*** Supplied information Section Begins ***
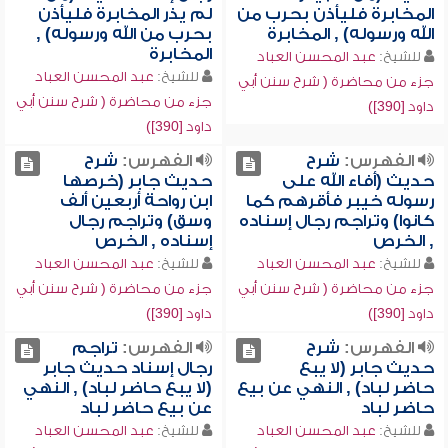
المخابرة فليأذن بحرب من
لم يذر المخابرة فليأذن
الله ورسوله) , المخابرة
بحرب من الله ورسوله) ,
المخابرة
للشيخ:
عبد المحسن العباد
للشيخ:
عبد المحسن العباد
جزء من محاضرة ( شرح سنن أبي
جزء من محاضرة ( شرح سنن أبي
داود [390])
داود [390])
الفهرس:
شرح
الفهرس:
شرح
حديث (أفاء الله على
حديث جابر (خرصها
رسوله خيبر فأقرهم كما
ابن رواحة أربعين ألف
كانوا) وتراجم رجال إسناده
وسق) وتراجم رجال
, الخرص
إسناده , الخرص
للشيخ:
عبد المحسن العباد
للشيخ:
عبد المحسن العباد
جزء من محاضرة ( شرح سنن أبي
جزء من محاضرة ( شرح سنن أبي
داود [390])
داود [390])
الفهرس:
شرح
الفهرس:
تراجم
حديث جابر (لا يبع
رجال إسناد حديث جابر
حاضر لباد) , النهي عن بيع
(لا يبع حاضر لباد) , النهي
حاضر لباد
عن بيع حاضر لباد
للشيخ:
عبد المحسن العباد
للشيخ:
عبد المحسن العباد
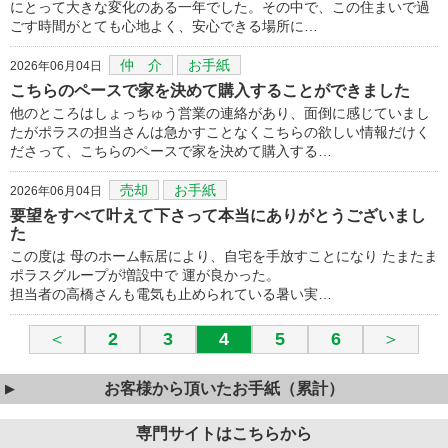
にとって大きな変化のある一年でした。その中で、この住まいで過
ごす時間がとても心地よく、安心できる場所に…
仲 介
お手紙
2026年06月04日
こちらのペースで家を決めて購入することができました
他のところはしょっちゅう営業の連絡があり、面倒に感じていまし
たがポラスの担当さんは急かすことなくこちらの欲しい情報だけく
ださって、こちらのペースで家を決めて購入する…
売却
お手紙
2026年06月04日
要望をすべて叶えて下さって本当にありがとうございまし
た
この度は 母のホーム転居により、自宅を手放すことになり たまたま
ポラスグループが増設中で 運が良かった。
担当者の高橋さんも電気も止められている暑い実…
＜
2
3
4
5
6
＞
お客様から頂いたお手紙（累計）
専門サイトはこちらから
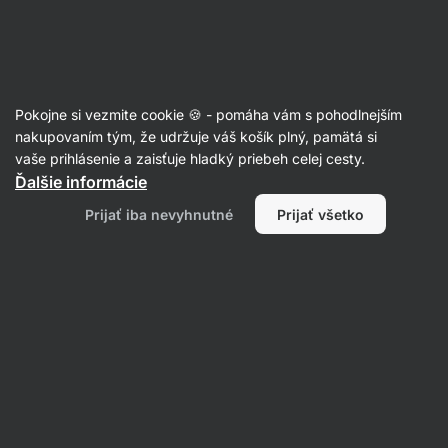
Eshop
Aktin
-
úvodná
strana
Jarné dezerty
Pokojne si vezmite cookie 🍪 - pomáha vám s pohodlnejším
nakupovaním tým, že udržuje váš košík plný, pamätá si
Filtrovať
Radenie
:
Najnovšie
2
vaše prihlásenie a zaisťuje hladký priebeh celej cesty.
Ďalšie informácie
Proteínový
Prijať iba nevyhnutné
Prijať všetko
cheesecake
bez
lepku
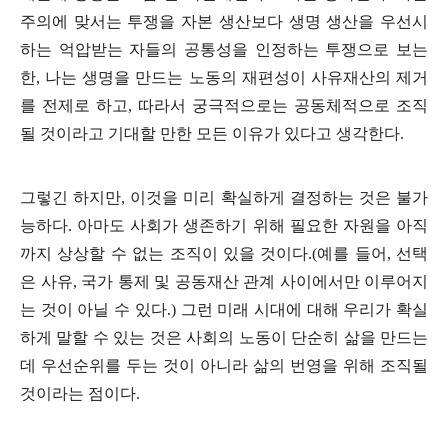
주의에 맞서는 투쟁을 자본 생산보다 생명 생산을 우선시
하는 억압받는 자들의 공통성을 인정하는 투쟁으로 보는
한
,
나는 생명을 만드는 노동의 재편성이 사유재산의 제거
를 전제로 하고
,
따라서 궁극적으로는 공동체적으로 조직
될 것이라고 기대할 만한 모든 이유가 있다고 생각한다
.
그렇긴 하지만
,
이것을 미리 확실하게 결정하는 것은 불가
능하다
.
아마도 사회가 생존하기 위해 필요한 자원을 아직
까지 상상할 수 없는 조직이 있을 것이다
.(
예를 들어
,
선택
은 사유
,
국가 통제 및 공동재산 관계 사이에서만 이루어지
는 것이 아닐 수 있다
.)
그런 미래 시대에 대해 우리가 확실
하게 말할 수 있는 것은 사회의 노동이 단순히 삶을 만드는
데 우선순위를 두는 것이 아니라 삶의 번영을 위해 조직될
것이라는 점이다
.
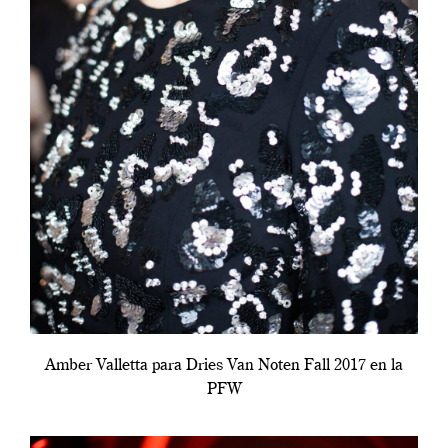
Amber Valletta para Dries Van Noten Fall 2017 en la
PFW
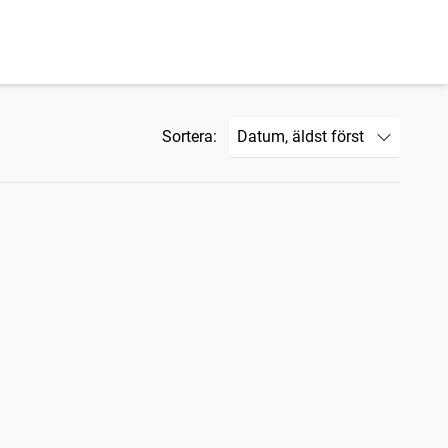
Sortera:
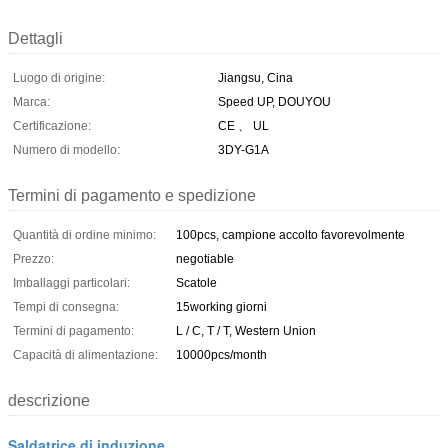
Dettagli
Luogo di origine:
Jiangsu, Cina
Marca:
Speed UP, DOUYOU
Certificazione:
CE 、 UL
Numero di modello:
3DY-G1A
Termini di pagamento e spedizione
Quantità di ordine minimo:
100pcs, campione accolto favorevolmente
Prezzo:
negotiable
Imballaggi particolari:
Scatole
Tempi di consegna:
15working giorni
Termini di pagamento:
L / C, T / T, Western Union
Capacità di alimentazione:
10000pcs/month
descrizione
Saldatrice di induzione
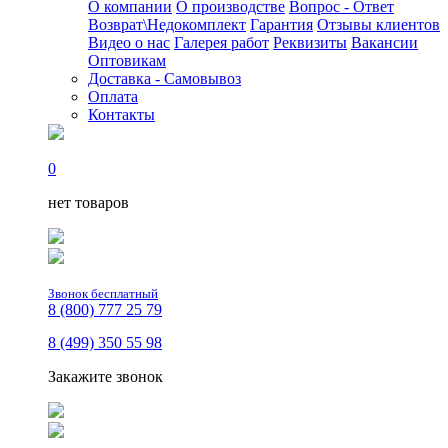
О компании
О производстве
Вопрос - Ответ
Возврат\Недокомплект
Гарантия
Отзывы клиентов
Видео о нас
Галерея работ
Реквизиты
Вакансии
Оптовикам
Доставка - Самовывоз
Оплата
Контакты
0
нет товаров
Звонок бесплатный
8 (800) 777 25 79
8 (499) 350 55 98
Закажите звонок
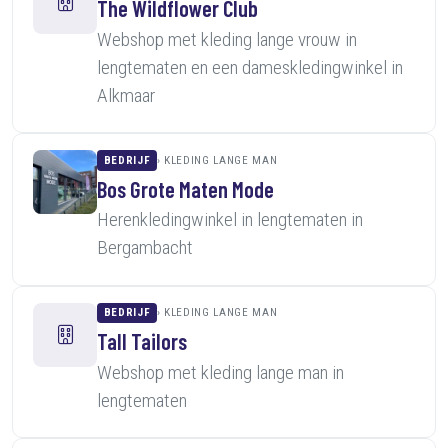
The Wildflower Club
Webshop met kleding lange vrouw in
lengtematen en een dameskledingwinkel in
Alkmaar
BEDRIJF
KLEDING LANGE MAN
Bos Grote Maten Mode
Herenkledingwinkel in lengtematen in
Bergambacht
BEDRIJF
KLEDING LANGE MAN
Tall Tailors
Webshop met kleding lange man in
lengtematen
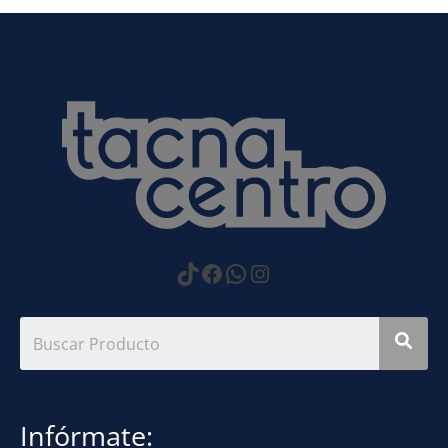
https://www.tiktok.com
Facebook
WhatsApp
Instagram
Infórmate:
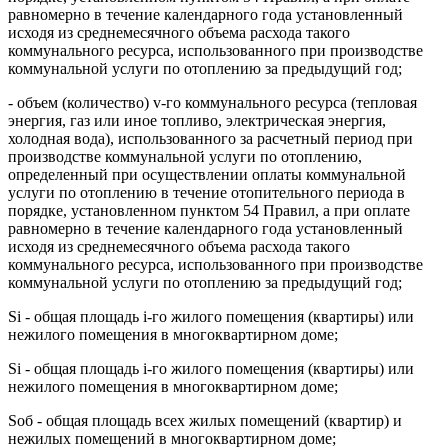
равномерно в течение календарного года установленный
исходя из среднемесячного объема расхода такого
коммунального ресурса, использованного при производстве
коммунальной услуги по отоплению за предыдущий год;
- объем (количество) v-го коммунального ресурса (тепловая
энергия, газ или иное топливо, электрическая энергия,
холодная вода), использованного за расчетный период при
производстве коммунальной услуги по отоплению,
определенный при осуществлении оплаты коммунальной
услуги по отоплению в течение отопительного периода в
порядке, установленном пунктом 54 Правил, а при оплате
равномерно в течение календарного года установленный
исходя из среднемесячного объема расхода такого
коммунального ресурса, использованного при производстве
коммунальной услуги по отоплению за предыдущий год;
Si - общая площадь i-го жилого помещения (квартиры) или
нежилого помещения в многоквартирном доме;
Si - общая площадь i-го жилого помещения (квартиры) или
нежилого помещения в многоквартирном доме;
Sоб - общая площадь всех жилых помещений (квартир) и
нежилых помещений в многоквартирном доме;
*** Supplied information Section Ends ***
Problem: Work out the number of lines in the records that contain the string "услуги". Nothing but that number should be sent back.

Result below: 4